Directions for this task — What you need to produce from the material below is an exact transcription of the lines from the one with "煩わしいアポや値段交渉など一切ありません" through the one with "カンタン、お手軽に査定できます", both included, and no other line.

Information shown —
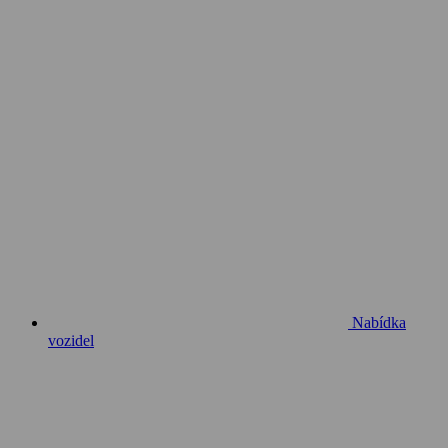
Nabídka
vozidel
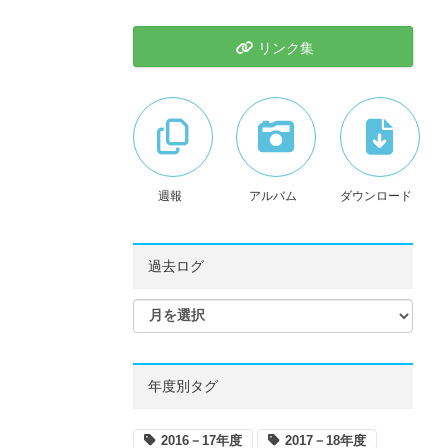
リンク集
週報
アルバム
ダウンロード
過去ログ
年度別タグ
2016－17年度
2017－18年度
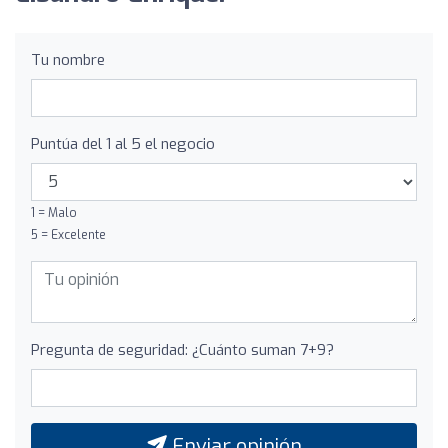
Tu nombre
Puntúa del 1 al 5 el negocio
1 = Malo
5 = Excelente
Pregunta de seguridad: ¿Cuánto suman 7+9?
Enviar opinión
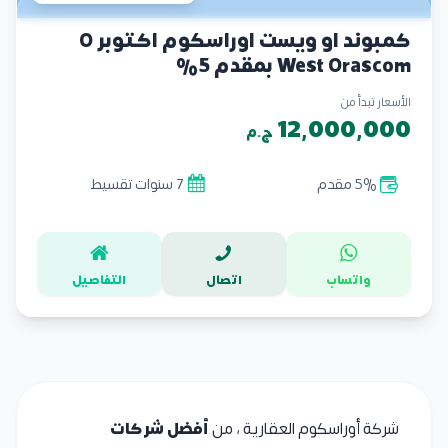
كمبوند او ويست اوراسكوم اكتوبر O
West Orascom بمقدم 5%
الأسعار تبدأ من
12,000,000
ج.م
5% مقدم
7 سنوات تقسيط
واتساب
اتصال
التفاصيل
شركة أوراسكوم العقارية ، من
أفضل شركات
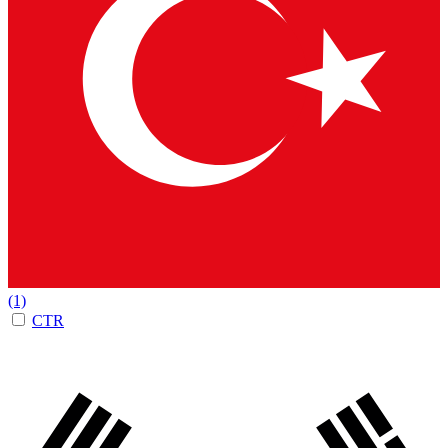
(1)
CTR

...

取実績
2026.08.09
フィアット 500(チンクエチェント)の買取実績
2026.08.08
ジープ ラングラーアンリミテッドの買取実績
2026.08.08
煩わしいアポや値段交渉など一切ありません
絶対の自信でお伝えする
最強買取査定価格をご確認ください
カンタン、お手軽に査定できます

Answer section —
煩わしいアポや値段交渉など一切ありません
絶対の自信でお伝えする
最強買取査定価格をご確認ください
カンタン、お手軽に査定できます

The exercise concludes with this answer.